● **Exercise**
Return the data exactly, without pictures.

* * * * * * *

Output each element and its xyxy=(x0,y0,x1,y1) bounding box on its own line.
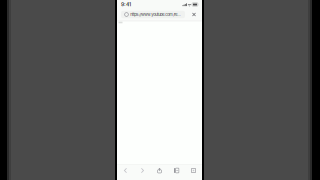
button[interactable]: Share xyxy=(155,166,164,175)
button[interactable]: https://www.youtube.com/redirect?... xyxy=(121,11,185,18)
button[interactable]: Back xyxy=(121,166,130,175)
button[interactable]: Tabs xyxy=(189,166,198,175)
button[interactable]: Bookmarks xyxy=(172,166,181,175)
button[interactable]: Forward xyxy=(138,166,147,175)
staticText: https://www.youtube.com/redirect?... xyxy=(130,12,182,17)
staticText: 9:41 xyxy=(121,1,131,8)
button[interactable]: Close xyxy=(189,10,199,20)
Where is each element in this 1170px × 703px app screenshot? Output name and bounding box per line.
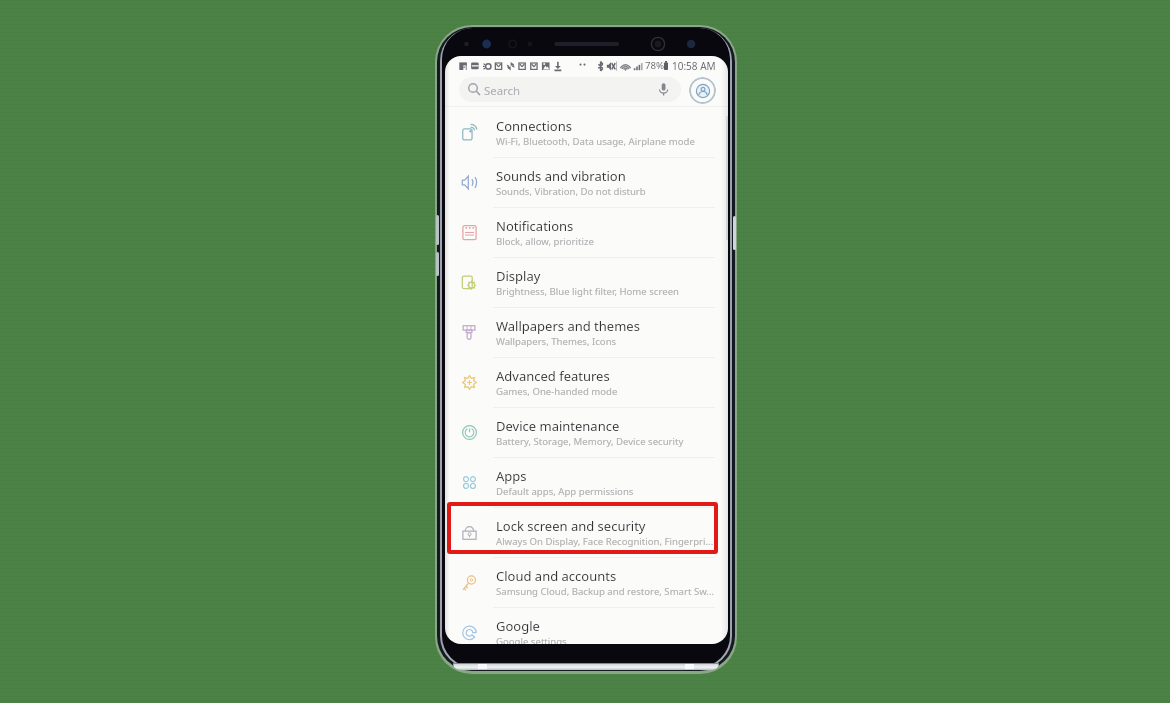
button[interactable]: Display bbox=[445, 258, 728, 308]
button[interactable]: Connections bbox=[445, 108, 728, 158]
button[interactable]: Wallpapers and themes bbox=[445, 308, 728, 358]
button[interactable]: Lock screen and security bbox=[445, 508, 728, 558]
staticText: Device maintenance bbox=[496, 417, 620, 435]
other: Search bbox=[468, 83, 481, 96]
staticText: Samsung Cloud, Backup and restore, Smart… bbox=[496, 585, 726, 598]
staticText: Block, allow, prioritize bbox=[496, 235, 726, 248]
staticText: Cloud and accounts bbox=[496, 567, 617, 585]
button[interactable]: Advanced features bbox=[445, 358, 728, 408]
staticText: Search bbox=[484, 83, 521, 99]
staticText: Always On Display, Face Recognition, Fin… bbox=[496, 535, 726, 548]
staticText: 78% bbox=[645, 59, 665, 72]
button[interactable]: Sounds and vibration bbox=[445, 158, 728, 208]
staticText: Default apps, App permissions bbox=[496, 485, 726, 498]
button[interactable]: Apps bbox=[445, 458, 728, 508]
staticText: Display bbox=[496, 267, 541, 285]
staticText: Google bbox=[496, 617, 540, 635]
staticText: Google settings bbox=[496, 635, 726, 644]
staticText: Connections bbox=[496, 117, 572, 135]
staticText: Apps bbox=[496, 467, 527, 485]
staticText: Games, One-handed mode bbox=[496, 385, 726, 398]
staticText: Wallpapers and themes bbox=[496, 317, 640, 335]
staticText: 10:58 AM bbox=[672, 59, 716, 73]
other: Voice search bbox=[658, 82, 669, 98]
staticText: Wallpapers, Themes, Icons bbox=[496, 335, 726, 348]
staticText: Brightness, Blue light filter, Home scre… bbox=[496, 285, 726, 298]
button[interactable]: Search bbox=[459, 77, 681, 102]
button[interactable]: Cloud and accounts bbox=[445, 558, 728, 608]
staticText: Advanced features bbox=[496, 367, 610, 385]
staticText: Battery, Storage, Memory, Device securit… bbox=[496, 435, 726, 448]
button[interactable]: Account bbox=[689, 77, 716, 104]
staticText: Sounds and vibration bbox=[496, 167, 626, 185]
staticText: Lock screen and security bbox=[496, 517, 646, 535]
button[interactable]: Device maintenance bbox=[445, 408, 728, 458]
staticText: Sounds, Vibration, Do not disturb bbox=[496, 185, 726, 198]
staticText: Wi-Fi, Bluetooth, Data usage, Airplane m… bbox=[496, 135, 726, 148]
button[interactable]: Notifications bbox=[445, 208, 728, 258]
button[interactable]: Google bbox=[445, 608, 728, 644]
staticText: Notifications bbox=[496, 217, 574, 235]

* * * * * * *

● **Response to this task**
Output each element and its xyxy=(x0,y0,x1,y1) bounding box on its own line.
button[interactable]: Share xyxy=(155,166,164,175)
button[interactable]: https://www.youtube.com/redirect?... xyxy=(121,11,185,18)
button[interactable]: Back xyxy=(121,166,130,175)
button[interactable]: Tabs xyxy=(189,166,198,175)
button[interactable]: Bookmarks xyxy=(172,166,181,175)
button[interactable]: Forward xyxy=(138,166,147,175)
staticText: https://www.youtube.com/redirect?... xyxy=(130,12,182,17)
staticText: 9:41 xyxy=(121,1,131,8)
button[interactable]: Close xyxy=(189,10,199,20)
Where is each element in this 1170px × 703px app screenshot? Output name and bounding box per line.
button[interactable]: Display bbox=[445, 258, 728, 308]
button[interactable]: Connections bbox=[445, 108, 728, 158]
button[interactable]: Wallpapers and themes bbox=[445, 308, 728, 358]
button[interactable]: Lock screen and security bbox=[445, 508, 728, 558]
staticText: Device maintenance bbox=[496, 417, 620, 435]
other: Search bbox=[468, 83, 481, 96]
staticText: Samsung Cloud, Backup and restore, Smart… bbox=[496, 585, 726, 598]
staticText: Block, allow, prioritize bbox=[496, 235, 726, 248]
staticText: Cloud and accounts bbox=[496, 567, 617, 585]
button[interactable]: Advanced features bbox=[445, 358, 728, 408]
staticText: Search bbox=[484, 83, 521, 99]
staticText: Always On Display, Face Recognition, Fin… bbox=[496, 535, 726, 548]
staticText: 78% bbox=[645, 59, 665, 72]
button[interactable]: Sounds and vibration bbox=[445, 158, 728, 208]
staticText: Default apps, App permissions bbox=[496, 485, 726, 498]
button[interactable]: Apps bbox=[445, 458, 728, 508]
staticText: Display bbox=[496, 267, 541, 285]
staticText: Google bbox=[496, 617, 540, 635]
staticText: Google settings bbox=[496, 635, 726, 644]
staticText: Connections bbox=[496, 117, 572, 135]
staticText: Apps bbox=[496, 467, 527, 485]
staticText: Games, One-handed mode bbox=[496, 385, 726, 398]
staticText: Wallpapers and themes bbox=[496, 317, 640, 335]
staticText: 10:58 AM bbox=[672, 59, 716, 73]
other: Voice search bbox=[658, 82, 669, 98]
staticText: Wallpapers, Themes, Icons bbox=[496, 335, 726, 348]
staticText: Brightness, Blue light filter, Home scre… bbox=[496, 285, 726, 298]
button[interactable]: Search bbox=[459, 77, 681, 102]
button[interactable]: Cloud and accounts bbox=[445, 558, 728, 608]
staticText: Advanced features bbox=[496, 367, 610, 385]
staticText: Battery, Storage, Memory, Device securit… bbox=[496, 435, 726, 448]
button[interactable]: Account bbox=[689, 77, 716, 104]
staticText: Sounds and vibration bbox=[496, 167, 626, 185]
staticText: Lock screen and security bbox=[496, 517, 646, 535]
button[interactable]: Device maintenance bbox=[445, 408, 728, 458]
staticText: Sounds, Vibration, Do not disturb bbox=[496, 185, 726, 198]
staticText: Wi-Fi, Bluetooth, Data usage, Airplane m… bbox=[496, 135, 726, 148]
button[interactable]: Notifications bbox=[445, 208, 728, 258]
button[interactable]: Google bbox=[445, 608, 728, 644]
staticText: Notifications bbox=[496, 217, 574, 235]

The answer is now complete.